This Wednesday, May 13th, the Judiciary Committee will hear testimony on two anti-abortion bills.  Testimony for the two bills will be heard at 1:00 in Room 438 in the Statehouse. If you’re able to join us on Wednesday, please wear pink to show your support for defeating these bills. 

The first bill, LD 1312, An Act To License Outpatient Surgical Abortion Facilities, would require that abortion facilities be licensed by the Department of Health and Human Services, and that, after licensing, the facilities would be forced to adhere to operational standards adopted by DHHS. Regardless of what the bill supporters say, LD 1312 is a TRAP bill. You can read more about TRAP bills here.  Targeted Regulation of Abortion Provider bills, or TRAP bills, place unnecessary and burdensome regulations on abortion providers and facilities, often causing them to close. Abortion providers in Maine are already licensed by the state and are already subject to strict oversight by Maine’s Board of Medicine. Abortions are already safe procedures – less than 1% of patients experience any complications during their procedure. Beyond being unnecessary, LD 1312 also promotes the myth that abortions are somehow unsafe, and therefore providers performing the procedure require extra regulation. 

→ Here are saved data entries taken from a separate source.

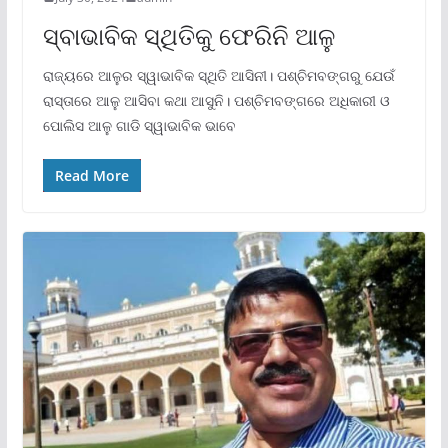
ସ୍ବାଭାବିକ ସ୍ଥିତିକୁ ଫେରିନି ଆଳୁ
ରାଜ୍ୟରେ ଆଳୁର ସ୍ୱାଭାବିକ ସ୍ଥିତି ଆସିନୀ। ପଶ୍ଚିମବଙ୍ଗରୁ ଯେଉଁ
ରାସ୍ତାରେ ଆଳୁ ଆସିବା କଥା ଆସୁନି। ପଶ୍ଚିମବଙ୍ଗରେ ଅଧିକାରୀ ଓ
ପୋଲିସ ଆଳୁ ଗାଡି ସ୍ୱାଭାବିକ ଭାବେ
Read More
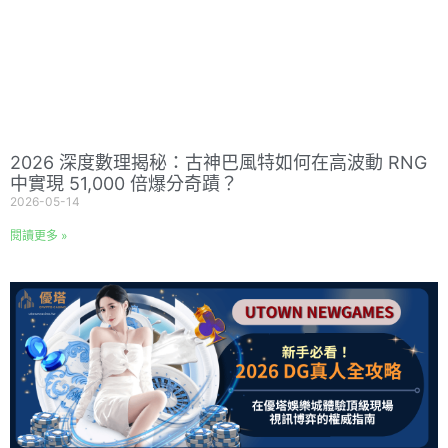
2026 深度數理揭秘：古神巴風特如何在高波動 RNG
中實現 51,000 倍爆分奇蹟？
2026-05-14
閱讀更多 »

The second bill is LD 83, An Act To Strengthen the Consent Laws for Abortions Performed on Minors and Incapacitated Persons. This bill seeks to revise Maine’s existing consent laws in order to make it more difficult for young people to seek abortions. Currently, Maine’s consent laws state that a young person seeking an abortion can get consent from a “trusted adult” if it is unsafe for them to contact a parent. A young person can seek consent from another adult family member or a judge. A young person can also receive counseling from a long list of approved counselors, including: a psychiatrist, a social worker, an ordained clergy member, a nurse, or a guidance counselor. Our current informed consent laws protect young people who live in unsafe environments and who may not have the option of contacting their parents.

If LD 83 passes, all minors would be forced to bring a consenting parent with them to the clinic when they are seeking an abortion. The parent would need to provide written documentation proving that they are the young person’s lawful parent or legal guardian. This leaves out families that may not have proper documentation and unmarried step-parents. LD 83 also doesn’t take into account the many young people who do not live with their parents or who do not have safe and healthy relationships with their parents. 

Neither of these bills advocates for the health and safety of Mainers. Both of these bills attempt to restrict access to abortion by placing roadblocks in the path of people who are seeking health care.